Heparan-sulfate and its cleavage enzyme Heparanase-1

Hpa-1 is a HS-specific glucuronidase [38] that is produced primarily by endothelial cells [58], but also by platelets and neutrophils [59]. Hpa-1 targets are the HS chains covalently linked to core proteins of the ubiquitous and multifunctional HS proteoglycans, present at cell surfaces and extracellular matrix and involved in cell signaling, survival, proliferation, migration, and invasion [60], [61]. Hpa-1 is cleaved from its 65 kDa proenzyme to its active 50 kDa form by inflammatory cytokines, i.e. TNFα [27], reactive oxygen species [60], LPS [22] and Cathepsin L (Ctsl) [62]. Activation of Hpa-1 catalyzes the degradation of the HS layer of the eGC [38], [60]. Hpa-1 concentration in patient’s blood was found to be elevated during sepsis [60], [63] and seems to be higher in gram-negative compared to gram-positive bacteremia [60].

In contrast, we and others recently also observed reduced Hpa-1 concentrations in severe septic shock [64], [65], which might be due to close binding of Hpa-1′s soluble form to the eGC during HS shedding and therefore, results in lower serum concentrations [66]. Apart from these divergent data on Hpa-1 concentration, Hpa-1 activity is found significantly elevated in diverse septic conditions and has been explored in different tissues, most extensively in the pulmonary microcirculation [38], [60].

Schmidt and colleagues analyzed the effects of degraded pulmonary endothelial glycocalyx on lung injury and neutrophil adhesion [38]. When examined by intravital microscopy, thickness of the pulmonary eGC is reduced in LPS-treated mice, whereas eGC thickness in cremasteric tissue remains unchanged. On the contrary, Yang and colleagues, found reduced eGC thickness in cremasteric tissue [67]. Schmidt and colleagues found increased adhesion of neutrophils in pulmonary tissue in LPS-treated mice and a higher availability of the adhesion molecules ICAM-1 and VCAM-1, labelled by fluorescent microspheres.
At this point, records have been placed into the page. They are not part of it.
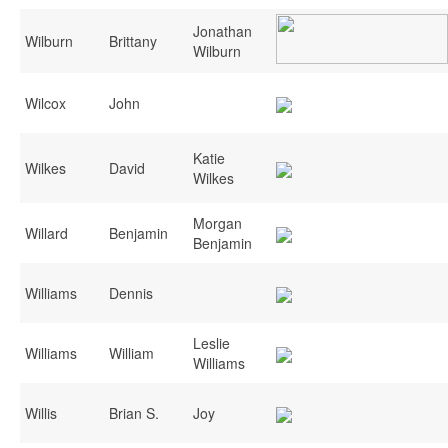
Jonathan
Wilburn
Brittany
Wilburn
Wilcox
John
Katie
Wilkes
David
Wilkes
Morgan
Willard
Benjamin
Benjamin
Williams
Dennis
Leslie
Williams
William
Williams
Willis
Brian S.
Joy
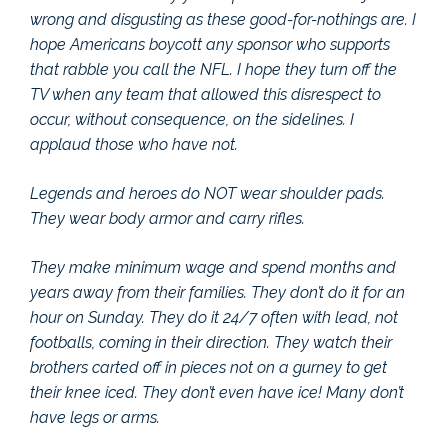
wrong and disgusting as these good-for-nothings are. I
hope Americans boycott any sponsor who supports
that rabble you call the NFL. I hope they turn off the
TV when any team that allowed this disrespect to
occur, without consequence, on the sidelines. I
applaud those who have not.
Legends and heroes do NOT wear shoulder pads.
They wear body armor and carry rifles.
They make minimum wage and spend months and
years away from their families. They don’t do it for an
hour on Sunday. They do it 24/7 often with lead, not
footballs, coming in their direction. They watch their
brothers carted off in pieces not on a gurney to get
their knee iced. They don’t even have ice! Many don’t
have legs or arms.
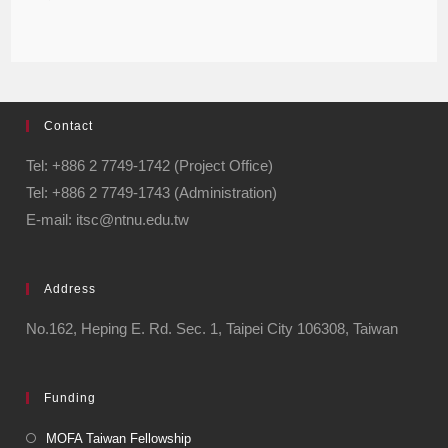
Contact
Tel: +886 2 7749-1742 (Project Office)
Tel: +886 2 7749-1743 (Administration)
E-mail: itsc@ntnu.edu.tw
Address
No.162, Heping E. Rd. Sec. 1, Taipei City 106308, Taiwan
Funding
MOFA Taiwan Fellowship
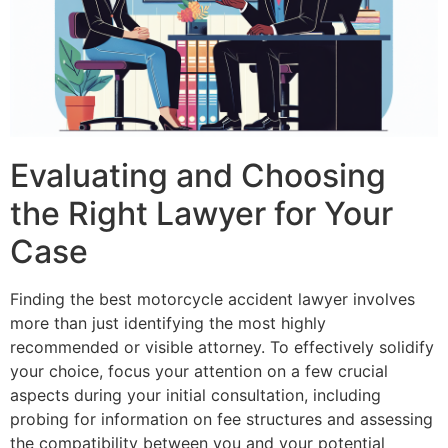
Evaluating and Choosing
the Right Lawyer for Your
Case
Finding the best motorcycle accident lawyer involves
more than just identifying the most highly
recommended or visible attorney. To effectively solidify
your choice, focus your attention on a few crucial
aspects during your initial consultation, including
probing for information on fee structures and assessing
the compatibility between you and your potential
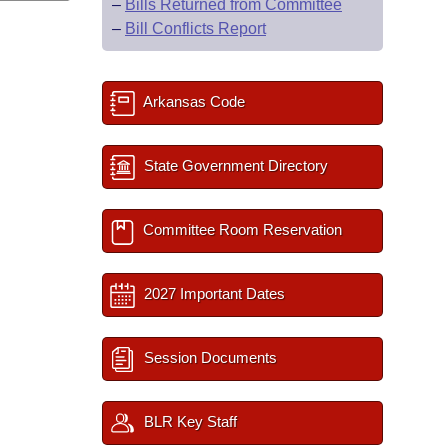
–
Bills Returned from Committee
–
Bill Conflicts Report
Arkansas Code
State Government Directory
Committee Room Reservation
2027 Important Dates
Session Documents
BLR Key Staff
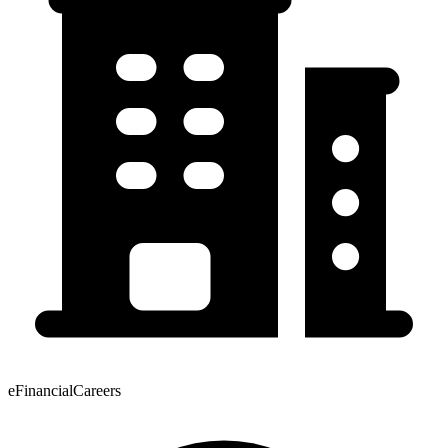
eFinancialCareers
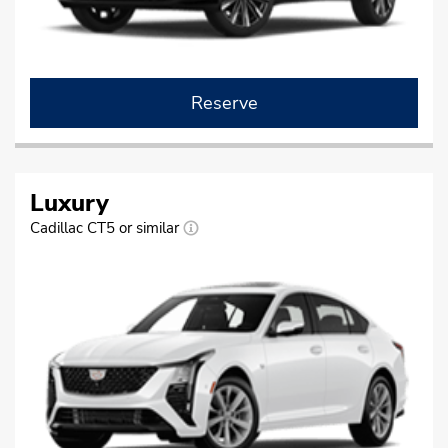
Reserve
Luxury
Cadillac CT5 or similar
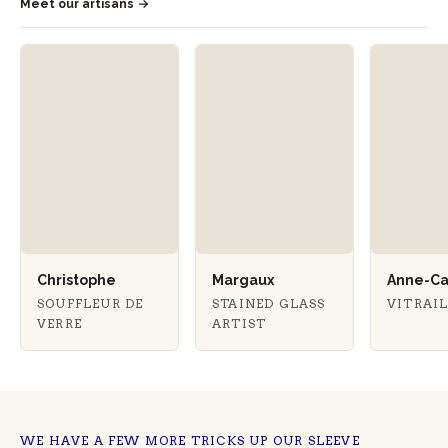
Meet our artisans
Christophe
Margaux
Anne-Ca
SOUFFLEUR DE
STAINED GLASS
VITRAI
VERRE
ARTIST
WE HAVE A FEW MORE TRICKS UP OUR SLEEVE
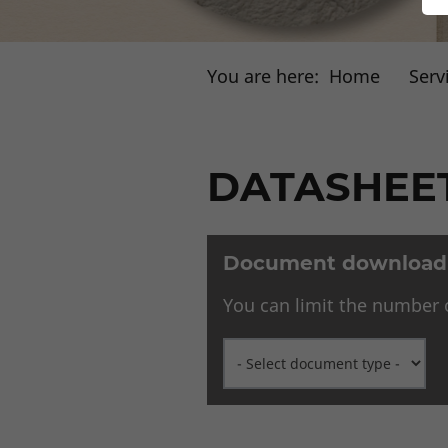
You are here:
Home
Serv
DATASHEET
Document download s
You can limit the number o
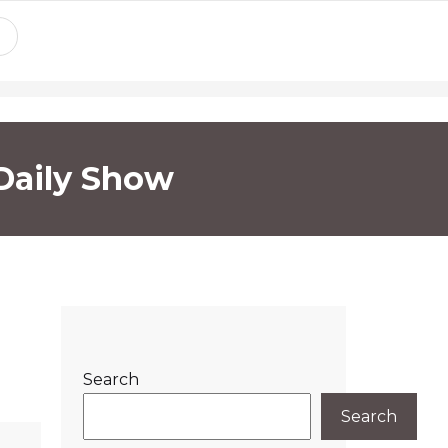
Daily Show
Search
Search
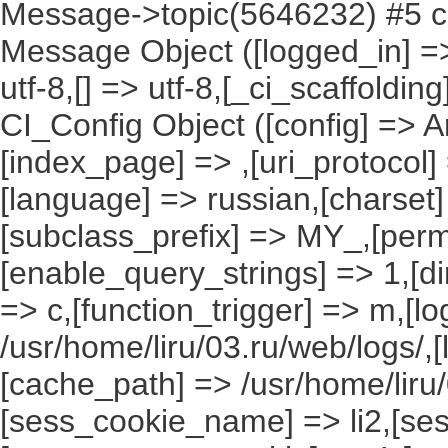
Message->topic(5646232) #5 ca
Message Object ([logged_in] => ,
utf-8,[] => utf-8,[_ci_scaffoldin
CI_Config Object ([config] => A
[index_page] => ,[uri_protocol]
[language] => russian,[charset
[subclass_prefix] => MY_,[perm
[enable_query_strings] => 1,[dir
=> c,[function_trigger] => m,[l
/usr/home/liru/03.ru/web/logs/,
[cache_path] => /usr/home/liru
[sess_cookie_name] => li2,[ses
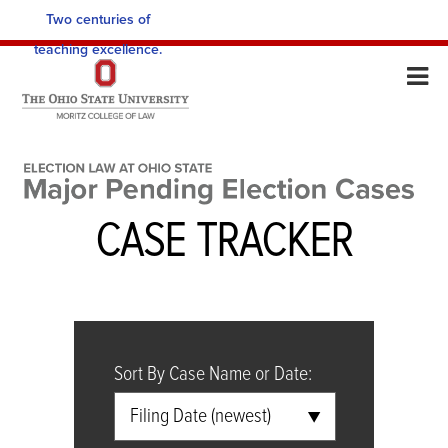
Two centuries of
teaching excellence.
No search value inputted
Input a value to search
CASE TRACKER
Sort By Case Name or Date:
Filing Date (newest)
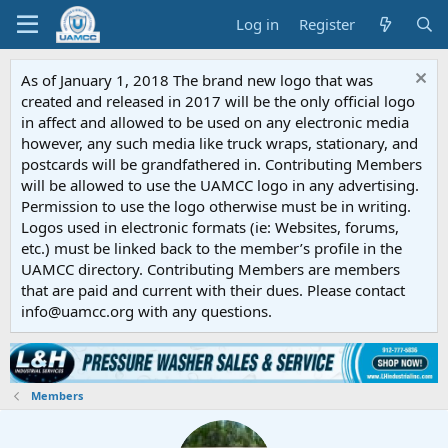
Log in
Register
As of January 1, 2018 The brand new logo that was
created and released in 2017 will be the only official logo
in affect and allowed to be used on any electronic media
however, any such media like truck wraps, stationary, and
postcards will be grandfathered in. Contributing Members
will be allowed to use the UAMCC logo in any advertising.
Permission to use the logo otherwise must be in writing.
Logos used in electronic formats (ie: Websites, forums,
etc.) must be linked back to the member’s profile in the
UAMCC directory. Contributing Members are members
that are paid and current with their dues. Please contact
info@uamcc.org with any questions.
Members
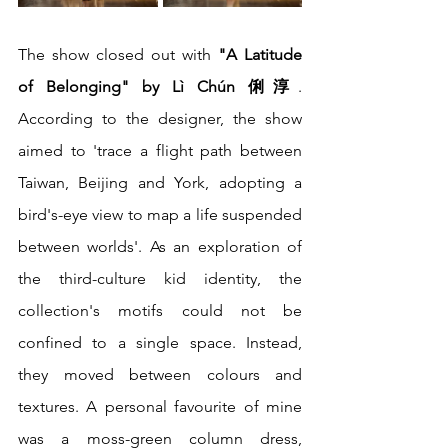
The show closed out with 
"A Latitude 
of Belonging" by Lì Chún 俐淳
. 
According to the designer, the show 
aimed to 'trace a flight path between 
Taiwan, Beijing and York, adopting a 
bird's-eye view to map a life suspended 
between worlds'. As an exploration of 
the third-culture kid identity, the 
collection's motifs could not be 
confined to a single space. Instead, 
they moved between colours and 
textures. A personal favourite of mine 
was a moss-green column dress, 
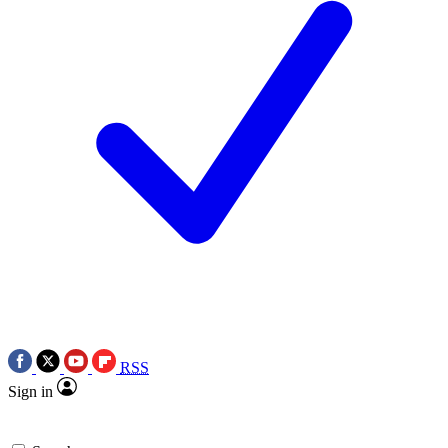
RSS
Sign in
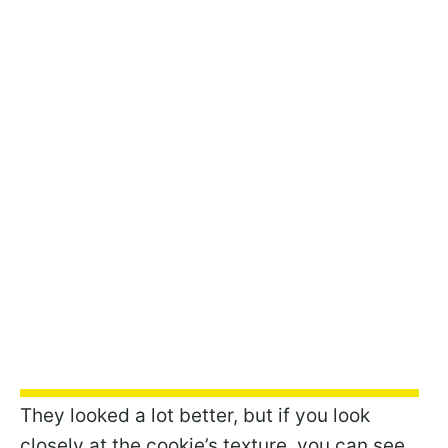
They looked a lot better, but if you look
closely at the cookie’s texture, you can see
Interestingly, this higher expression results primarily from eGC degradation rather than new protein synthesis as total ICAM-1 and VCAM-1 protein remain unchanged in LPS-challenged mice and mouse lung microvascular endothelial cells (MLMVECs) when already increased neutrophil adhesion is found [38]. In mice subjected to cecal ligation and puncture (CLP) – a model of abdominal polymicrobial sepsis – increased lung permeability is accompanied by increased pulmonary Hpa-1 expression [38], [68]. It has been proposed that loss of eGC mediated by Hpa-1 contributes to increased permeability, inflammation, and neutrophil migration, ultimately leading to acute respiratory distress syndrome (ARDS) in human sepsis [38]. Accordingly, human plasma Hpa-1 activity is increased in both pulmonary and non-pulmonary sepsis and higher Hpa-1 levels are found in human biopsies with diffuse alveolar damage compared to normal lung tissue [38]. Interestingly, it was recently shown that human plasma Hpa-1 activity is also increased in coronavirus disease-2019 (COVID-19) [69].

Experimental inhibition of Hpa-1 is found to be protective for overall degradation of eGC reducing lung permeability and even improving survival in LPS-treated Hpa-1 deficient mice [38]. Heparin and the non-anticoagulant N-desulfated/re-N-acetylated heparin (NAH) fragment serve as an alternative substrate for Hpa-1 and have been extensively studied in murine sepsis models and cell culture experiments [38], [70]. NAH prevented thinning of the eGC on human endothelial cells in vitro, which was observed after the addition of serum from sepsis patients – but not after the addition of serum from healthy controls [71]. However, the 65-kDa proenzyme of Hpa-1 has also been reported to be protective [72], which may be explained by nonenzymatic effects [73].

Acute kidney injury (AKI) is a common complication in sepsis [74]. Lygizos and colleagues analyzed Hpa-1 in kidneys of septic mice four hours after CLP surgery [39]. A higher glomerular Hpa-1 expression and activity were accompanied by loss of glomerular filtration as indicated by elevated blood urea nitrogen (BUN). At the same time, HS degradation activity in the urine was found elevated. Consequentially, antagonizing Hpa-1 could prevent experimental septic AKI. These data together suggest a novel mechanism in the pathogenesis of sepsis-associated AKI. Interestingly, in contrast to the pulmonary microvasculature, neutrophil adhesion and endothelial permeability remain unchanged in kidneys of septic mice, suggesting a different mechanism of injury compared to ARDS [39].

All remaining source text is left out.